Stirling, Walter Francis. "Arab Types". Album of Arabian portrait photographs.

Syria, ca. 1918.

8vo. 15 black and white photographs captioned in white, plus one repeat in a smaller print. Original board album, acquired from "M. Arthur, Beyrouth". Paper label to upper cover: "Arab Types. Syria".

 45.000,00

Small but fascinating collection of portrait photographs showing Arabian nobles as well as commoners, all captioned and the subject often identified by name and tribe. The photos, many of which are executed as highly expressive profile studies, were taken and assembled by Lt. Col. Walter Francis Stirling (1880-1958), Chief of Staff to T. E. Lawrence. While the present photographs were taken during his time with Lawrence, whom Stirling revered, it is not his British comrades but rather the striking features of the sheikhs and bedouins on which this collection is focused. Among the images are "Sheik Gawaileh of Nejd, one of Lawrence's Bodyguard", and "Sheikh Hamondi, Friend of Lawrence"; others are more ominously identified as "Yezidi Shepherd, Devil worshipper" or "Bad type of Hadadiyim Tribesman". Of many noble tribesmen here depicted, such as Fauraz ibn Sha'laan, Emir of the Ruwalla, or Sheikh Daham al-Hadi, Paramount Sheikh of the Shammar tribe, these probably constitute the only photographic record.

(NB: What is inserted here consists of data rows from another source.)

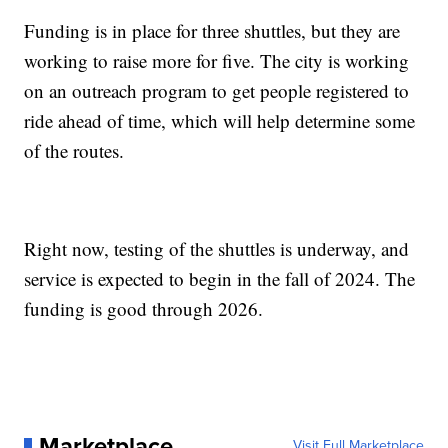
Funding is in place for three shuttles, but they are
working to raise more for five. The city is working
on an outreach program to get people registered to
ride ahead of time, which will help determine some
of the routes.
Right now, testing of the shuttles is underway, and
service is expected to begin in the fall of 2024. The
funding is good through 2026.
Marketplace
Visit Full Marketplace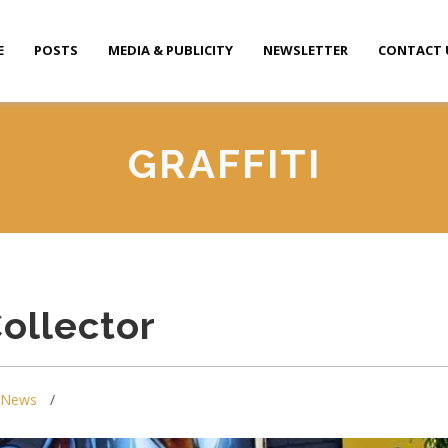
E
POSTS
MEDIA & PUBLICITY
NEWSLETTER
CONTACT 
GRAFFITI
Collector
News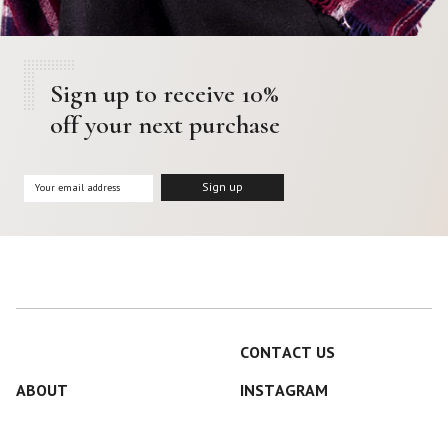
Sign up to receive 10%
off your next purchase
CONTACT US
ABOUT
INSTAGRAM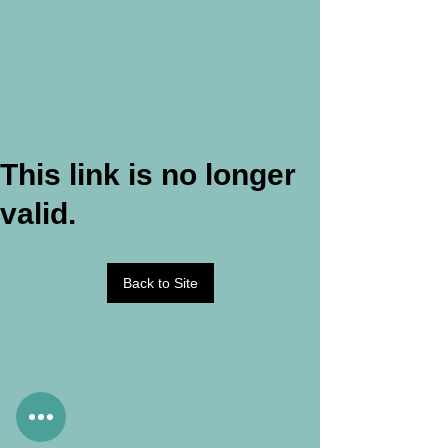
This link is no longer
valid.
Back to Site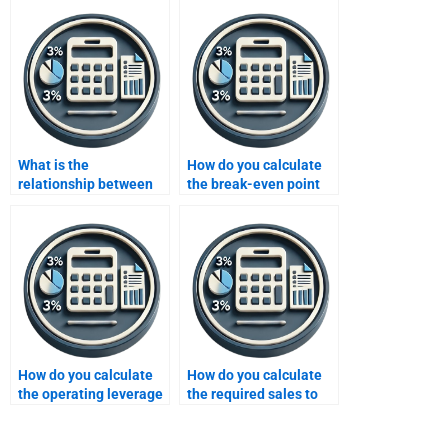
What is the
How do you calculate
relationship between
the break-even point
sales price and profit in
for a new business?
CVP analysis?
How do you calculate
How do you calculate
the operating leverage
the required sales to
in CVP analysis?
achieve a target profit?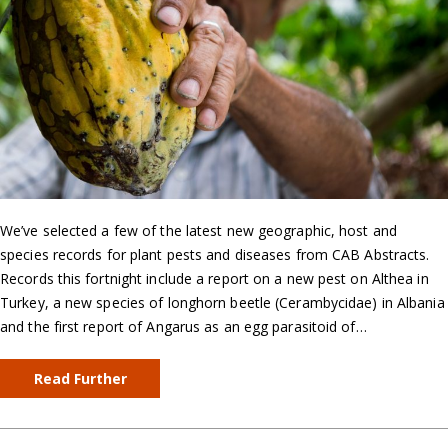
We’ve selected a few of the latest new geographic, host and
species records for plant pests and diseases from CAB Abstracts.
Records this fortnight include a report on a new pest on Althea in
Turkey, a new species of longhorn beetle (Cerambycidae) in Albania
and the first report of Angarus as an egg parasitoid of…
Read Further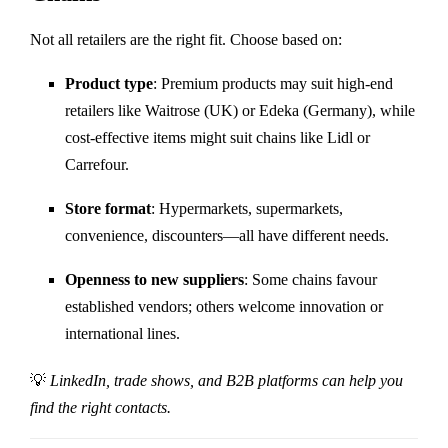
Not all retailers are the right fit. Choose based on:
Product type
: Premium products may suit high-end
retailers like Waitrose (UK) or Edeka (Germany), while
cost-effective items might suit chains like Lidl or
Carrefour.
Store format
: Hypermarkets, supermarkets,
convenience, discounters—all have different needs.
Openness to new suppliers
: Some chains favour
established vendors; others welcome innovation or
international lines.
💡
LinkedIn, trade shows, and B2B platforms can help you
find the right contacts.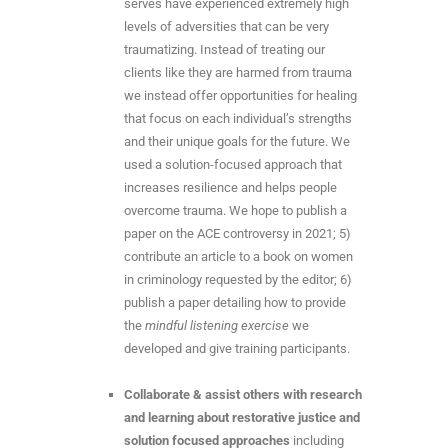
serves have experienced extremely high
levels of adversities that can be very
traumatizing. Instead of treating our
clients like they are harmed from trauma
we instead offer opportunities for healing
that focus on each individual’s strengths
and their unique goals for the future. We
used a solution-focused approach that
increases resilience and helps people
overcome trauma. We hope to publish a
paper on the ACE controversy in 2021; 5)
contribute an article to a book on women
in criminology requested by the editor; 6)
publish a paper detailing how to provide
the
mindful listening exercise
we
developed and give training participants.
Collaborate & assist others with research
and learning about restorative justice and
solution focused approaches
including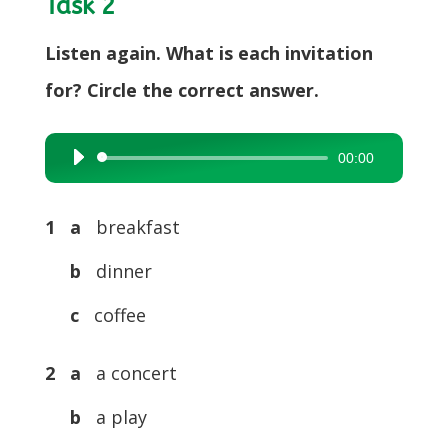
Task 2
Listen again. What is each invitation
for? Circle the correct answer.
00:00
Audio
Player
1 a
breakfast
b
dinner
c
coffee
2 a
a concert
b
a play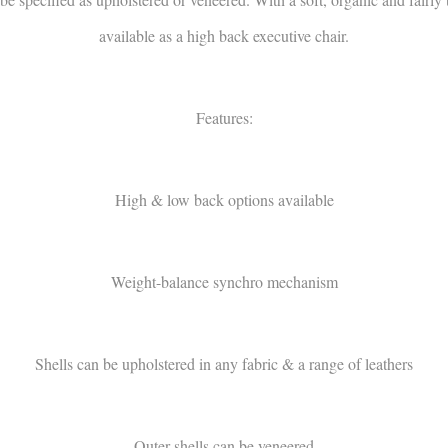
available as a high back executive chair.
Features:
High & low back options available
Weight-balance synchro mechanism
Shells can be upholstered in any fabric & a range of leathers
Outer shells can be veneered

Stirling was trained at Sandhurst and served in the Transvaal operation during the Boer War before being seconded to the Egyptian Army in 1906. He spent five years patrolling with an Arab battalion on the Eritrean and Abyssinian borders. Throughout WWI he served at Gallipoli and the Palestinian campaign until he was appointed chief staff officer to Lawrence of Arabia, who called him "Stirling the imperturbable". In 1937, Stirling would reflect on his famous wartime comrade: "From then [early 1918] throughout the final phase of the Arab revolt on till the capture of Damascus, I worked, travelled, and fought alongside Lawrence [...] We sensed that we were serving with a man immeasurably our superior [...] In my considered opinion, Lawrence was the greatest genius whom England has produced in the last two centuries [...] If ever a genius, a scholar, an artist, and an imp of Shaitan were rolled into one personality, it was Lawrence." In 1919 Stirling became advisor to Emir Feisal and Deputy Political Officer in Cairo, then acting governor of Sinai and Governor of the Jaffa district in Palestine before moving to Albania in 1923 to take up a position advising and assisting in the reorganisation of the Albanian Ministry of the Interior.